*** Dataset excerpts Section Begins ***

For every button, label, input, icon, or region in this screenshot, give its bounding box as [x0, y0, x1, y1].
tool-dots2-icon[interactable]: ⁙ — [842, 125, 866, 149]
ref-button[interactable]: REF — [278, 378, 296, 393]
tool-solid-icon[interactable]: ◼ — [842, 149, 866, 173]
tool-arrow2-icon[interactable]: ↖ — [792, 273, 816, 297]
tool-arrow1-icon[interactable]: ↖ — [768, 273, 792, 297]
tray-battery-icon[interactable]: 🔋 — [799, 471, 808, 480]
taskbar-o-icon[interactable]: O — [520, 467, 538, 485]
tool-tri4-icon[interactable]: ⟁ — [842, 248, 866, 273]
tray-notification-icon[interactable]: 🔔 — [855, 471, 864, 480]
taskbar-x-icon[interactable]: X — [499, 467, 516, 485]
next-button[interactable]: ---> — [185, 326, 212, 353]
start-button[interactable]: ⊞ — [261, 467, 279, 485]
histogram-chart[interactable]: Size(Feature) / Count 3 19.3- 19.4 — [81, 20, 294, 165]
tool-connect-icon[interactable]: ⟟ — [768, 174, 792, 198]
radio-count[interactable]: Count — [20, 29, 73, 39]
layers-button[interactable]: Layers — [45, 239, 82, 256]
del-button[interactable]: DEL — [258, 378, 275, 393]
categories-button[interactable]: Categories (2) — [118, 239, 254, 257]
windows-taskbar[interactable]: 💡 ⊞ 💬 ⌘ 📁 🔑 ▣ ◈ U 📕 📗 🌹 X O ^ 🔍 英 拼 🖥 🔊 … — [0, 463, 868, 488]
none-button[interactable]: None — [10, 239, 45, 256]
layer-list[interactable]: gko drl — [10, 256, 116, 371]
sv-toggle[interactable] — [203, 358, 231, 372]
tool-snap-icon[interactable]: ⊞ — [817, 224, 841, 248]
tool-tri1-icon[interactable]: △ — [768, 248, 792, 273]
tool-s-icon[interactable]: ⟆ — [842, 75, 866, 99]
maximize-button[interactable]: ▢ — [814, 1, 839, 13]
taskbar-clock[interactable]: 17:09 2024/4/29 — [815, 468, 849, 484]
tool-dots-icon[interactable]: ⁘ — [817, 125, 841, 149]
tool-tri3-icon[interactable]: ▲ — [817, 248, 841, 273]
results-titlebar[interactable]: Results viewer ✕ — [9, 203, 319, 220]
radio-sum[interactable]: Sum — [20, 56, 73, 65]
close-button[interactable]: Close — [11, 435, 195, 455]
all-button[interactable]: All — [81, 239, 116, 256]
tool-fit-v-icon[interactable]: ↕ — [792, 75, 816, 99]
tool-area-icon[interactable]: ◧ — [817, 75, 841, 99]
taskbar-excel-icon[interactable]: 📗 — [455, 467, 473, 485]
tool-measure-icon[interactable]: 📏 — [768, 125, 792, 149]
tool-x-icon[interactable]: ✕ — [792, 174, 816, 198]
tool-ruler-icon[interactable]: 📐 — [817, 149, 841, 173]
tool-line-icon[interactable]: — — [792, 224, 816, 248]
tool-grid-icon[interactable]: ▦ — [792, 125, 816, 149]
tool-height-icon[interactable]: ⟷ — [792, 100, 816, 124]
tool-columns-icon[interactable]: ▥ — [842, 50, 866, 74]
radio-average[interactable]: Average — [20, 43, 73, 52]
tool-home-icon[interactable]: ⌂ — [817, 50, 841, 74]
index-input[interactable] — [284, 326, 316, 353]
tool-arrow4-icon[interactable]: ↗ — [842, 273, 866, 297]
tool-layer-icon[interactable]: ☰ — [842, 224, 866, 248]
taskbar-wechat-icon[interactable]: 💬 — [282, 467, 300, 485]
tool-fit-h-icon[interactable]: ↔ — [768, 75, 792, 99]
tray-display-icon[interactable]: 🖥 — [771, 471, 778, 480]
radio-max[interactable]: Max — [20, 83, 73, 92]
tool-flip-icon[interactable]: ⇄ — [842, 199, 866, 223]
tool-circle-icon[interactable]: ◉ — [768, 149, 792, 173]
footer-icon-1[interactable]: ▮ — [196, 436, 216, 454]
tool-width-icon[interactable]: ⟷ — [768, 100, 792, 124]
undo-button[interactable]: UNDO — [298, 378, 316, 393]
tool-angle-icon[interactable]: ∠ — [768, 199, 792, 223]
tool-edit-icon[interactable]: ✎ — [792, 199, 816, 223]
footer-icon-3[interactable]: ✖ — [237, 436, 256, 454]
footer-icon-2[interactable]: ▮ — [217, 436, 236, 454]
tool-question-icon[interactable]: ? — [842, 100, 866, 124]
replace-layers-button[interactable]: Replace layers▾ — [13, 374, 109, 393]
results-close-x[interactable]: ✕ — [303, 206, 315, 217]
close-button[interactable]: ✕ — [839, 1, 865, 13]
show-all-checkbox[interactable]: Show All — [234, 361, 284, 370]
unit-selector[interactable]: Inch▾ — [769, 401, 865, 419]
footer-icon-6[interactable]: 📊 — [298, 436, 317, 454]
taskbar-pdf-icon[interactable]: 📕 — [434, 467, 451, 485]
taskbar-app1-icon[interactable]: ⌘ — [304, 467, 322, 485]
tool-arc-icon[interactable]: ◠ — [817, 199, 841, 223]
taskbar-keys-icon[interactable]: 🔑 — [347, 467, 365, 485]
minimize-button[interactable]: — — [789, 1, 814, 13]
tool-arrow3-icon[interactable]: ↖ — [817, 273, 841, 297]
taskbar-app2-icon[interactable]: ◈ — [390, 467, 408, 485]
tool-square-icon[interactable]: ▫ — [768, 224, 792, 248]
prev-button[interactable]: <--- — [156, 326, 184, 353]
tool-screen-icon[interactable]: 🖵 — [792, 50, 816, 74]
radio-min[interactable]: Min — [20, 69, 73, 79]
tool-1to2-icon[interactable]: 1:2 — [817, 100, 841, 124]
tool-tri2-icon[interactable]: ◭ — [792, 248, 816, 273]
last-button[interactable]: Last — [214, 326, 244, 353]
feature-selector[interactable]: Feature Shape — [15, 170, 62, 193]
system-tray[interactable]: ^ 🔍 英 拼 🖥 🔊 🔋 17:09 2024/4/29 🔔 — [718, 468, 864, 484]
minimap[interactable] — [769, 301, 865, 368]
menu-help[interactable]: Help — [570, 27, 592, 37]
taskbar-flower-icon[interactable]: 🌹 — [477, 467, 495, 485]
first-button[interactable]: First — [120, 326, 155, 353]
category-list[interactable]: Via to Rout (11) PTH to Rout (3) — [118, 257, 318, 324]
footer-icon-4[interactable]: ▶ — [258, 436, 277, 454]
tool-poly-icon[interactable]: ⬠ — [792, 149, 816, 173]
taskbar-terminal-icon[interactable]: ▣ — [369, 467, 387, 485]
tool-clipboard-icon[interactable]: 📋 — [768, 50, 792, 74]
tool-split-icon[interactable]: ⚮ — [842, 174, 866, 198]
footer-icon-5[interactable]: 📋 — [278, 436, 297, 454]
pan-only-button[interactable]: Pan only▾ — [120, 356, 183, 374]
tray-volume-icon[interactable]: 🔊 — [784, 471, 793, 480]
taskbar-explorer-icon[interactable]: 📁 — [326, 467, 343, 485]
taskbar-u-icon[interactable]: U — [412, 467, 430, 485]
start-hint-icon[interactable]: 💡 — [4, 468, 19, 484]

*** Dataset excerpts Section Ends ***

Could you return all lines from the data above that contain the string "footer"?

footer-icon-1[interactable]: ▮ — [196, 436, 216, 454]
footer-icon-3[interactable]: ✖ — [237, 436, 256, 454]
footer-icon-2[interactable]: ▮ — [217, 436, 236, 454]
footer-icon-6[interactable]: 📊 — [298, 436, 317, 454]
footer-icon-4[interactable]: ▶ — [258, 436, 277, 454]
footer-icon-5[interactable]: 📋 — [278, 436, 297, 454]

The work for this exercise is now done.